James N. Markels, over at AFF’s Brainwash, points out an inconsistency:

Here’s a hypothetical for you: Say there’s a Supreme Court Justice that is about to hear a case where Organization X is a party. Organization X is a nonprofit group that the Justice formerly worked for, served as part of the group’s top leadership, and since getting on the bench has gone back as a celebrated guest to speak at the group’s rallies and functions. Federal law requires that “any justice, judge or magistrate of the United States shall disqualify himself in any proceeding in which his impartiality might reasonably be questioned.” Should our hypothetical Justice disqualify him or herself?

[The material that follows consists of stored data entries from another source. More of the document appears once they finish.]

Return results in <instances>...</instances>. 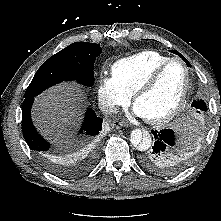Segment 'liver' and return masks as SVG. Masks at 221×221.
I'll return each mask as SVG.
<instances>
[{
  "label": "liver",
  "mask_w": 221,
  "mask_h": 221,
  "mask_svg": "<svg viewBox=\"0 0 221 221\" xmlns=\"http://www.w3.org/2000/svg\"><path fill=\"white\" fill-rule=\"evenodd\" d=\"M84 91L75 83L52 87L35 99L32 119L39 132L60 146L69 138L81 120Z\"/></svg>",
  "instance_id": "obj_1"
}]
</instances>
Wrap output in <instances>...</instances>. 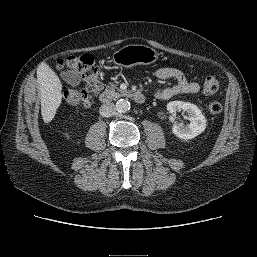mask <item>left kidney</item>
Instances as JSON below:
<instances>
[{
  "label": "left kidney",
  "mask_w": 257,
  "mask_h": 257,
  "mask_svg": "<svg viewBox=\"0 0 257 257\" xmlns=\"http://www.w3.org/2000/svg\"><path fill=\"white\" fill-rule=\"evenodd\" d=\"M167 110L171 114L170 120L174 121L177 111L186 112L189 124L183 125L174 122L172 133L180 139L188 140L200 135L206 129V118L201 110L190 102L171 101L167 104Z\"/></svg>",
  "instance_id": "5707ae66"
}]
</instances>
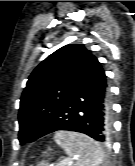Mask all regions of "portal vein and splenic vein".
<instances>
[{
    "label": "portal vein and splenic vein",
    "instance_id": "1",
    "mask_svg": "<svg viewBox=\"0 0 135 166\" xmlns=\"http://www.w3.org/2000/svg\"><path fill=\"white\" fill-rule=\"evenodd\" d=\"M69 164H72V161L69 159H66V160H63L61 163H57L55 166H66ZM46 166H51V165L46 164Z\"/></svg>",
    "mask_w": 135,
    "mask_h": 166
}]
</instances>
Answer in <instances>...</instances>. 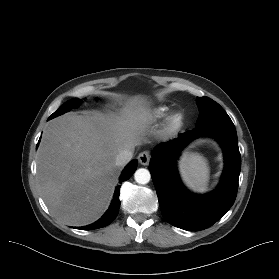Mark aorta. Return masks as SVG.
Returning a JSON list of instances; mask_svg holds the SVG:
<instances>
[{
	"label": "aorta",
	"instance_id": "762f6f07",
	"mask_svg": "<svg viewBox=\"0 0 279 279\" xmlns=\"http://www.w3.org/2000/svg\"><path fill=\"white\" fill-rule=\"evenodd\" d=\"M134 179L139 184H147L151 179L149 170L145 168L137 169L134 173Z\"/></svg>",
	"mask_w": 279,
	"mask_h": 279
}]
</instances>
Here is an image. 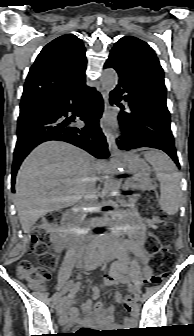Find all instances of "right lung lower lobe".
Returning a JSON list of instances; mask_svg holds the SVG:
<instances>
[{
	"label": "right lung lower lobe",
	"instance_id": "right-lung-lower-lobe-1",
	"mask_svg": "<svg viewBox=\"0 0 194 336\" xmlns=\"http://www.w3.org/2000/svg\"><path fill=\"white\" fill-rule=\"evenodd\" d=\"M73 112L85 123L77 127ZM103 112L101 95L85 84V78L59 95L20 108L17 143L12 167V191L20 164L30 151L42 142L59 140L74 144L95 156H109L106 138L99 127Z\"/></svg>",
	"mask_w": 194,
	"mask_h": 336
}]
</instances>
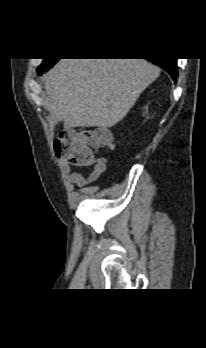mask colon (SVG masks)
I'll return each instance as SVG.
<instances>
[{"label": "colon", "mask_w": 206, "mask_h": 348, "mask_svg": "<svg viewBox=\"0 0 206 348\" xmlns=\"http://www.w3.org/2000/svg\"><path fill=\"white\" fill-rule=\"evenodd\" d=\"M103 146L113 149L111 134L103 128L67 130L55 141L54 151L58 158L71 165H89L96 161L94 150Z\"/></svg>", "instance_id": "colon-1"}]
</instances>
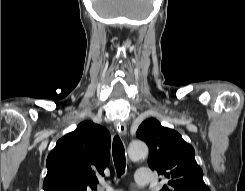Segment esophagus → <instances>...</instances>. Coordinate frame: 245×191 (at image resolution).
<instances>
[{"label":"esophagus","instance_id":"34e87169","mask_svg":"<svg viewBox=\"0 0 245 191\" xmlns=\"http://www.w3.org/2000/svg\"><path fill=\"white\" fill-rule=\"evenodd\" d=\"M116 130L119 134L125 136L127 133V127L125 122H121L118 125H116Z\"/></svg>","mask_w":245,"mask_h":191}]
</instances>
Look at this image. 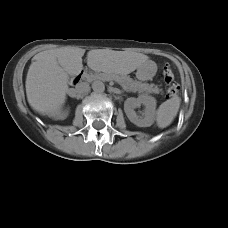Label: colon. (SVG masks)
Masks as SVG:
<instances>
[{
	"instance_id": "colon-1",
	"label": "colon",
	"mask_w": 228,
	"mask_h": 228,
	"mask_svg": "<svg viewBox=\"0 0 228 228\" xmlns=\"http://www.w3.org/2000/svg\"><path fill=\"white\" fill-rule=\"evenodd\" d=\"M163 76L165 83L167 85H170L168 88V95L170 97L175 96L179 93L180 87L177 83H174V73L172 71V68L170 67L169 64H165L163 66Z\"/></svg>"
}]
</instances>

Considering the recent outcry over Justice Antonin Scalia’s refusal to recuse himself in the pending case of Cheney v. U.S. District Court for the District of Columbia after it was revealed that he had gone duck hunting with a group including the Vice President soon after the Supreme Court had granted certiorari, one would think that the Justice in my hypothetical should clearly recuse him or herself from the case involving Organization X.

But my hypothetical was real, and the Justice chose against recusal. Justice Ruth Bader Ginsburg heard and ruled on Ashcroft v. American Civil Liberties Union, despite having served as the ACLU’s General Counsel and having been a member of its National Board of Directors before becoming a judge, and having spoken at several of the nonprofit’s events since. Just last year, in fact, Justice Ginsburg was the featured speaker at the ACLU’s their first-ever “Lobby Day” in opposition to the PATRIOT Act, which the ACLU described as part of “Attorney General John Ashcroft’s seemingly insatiable appetite for new law enforcement powers.” Hmmm…Ashcroft. Sound familiar?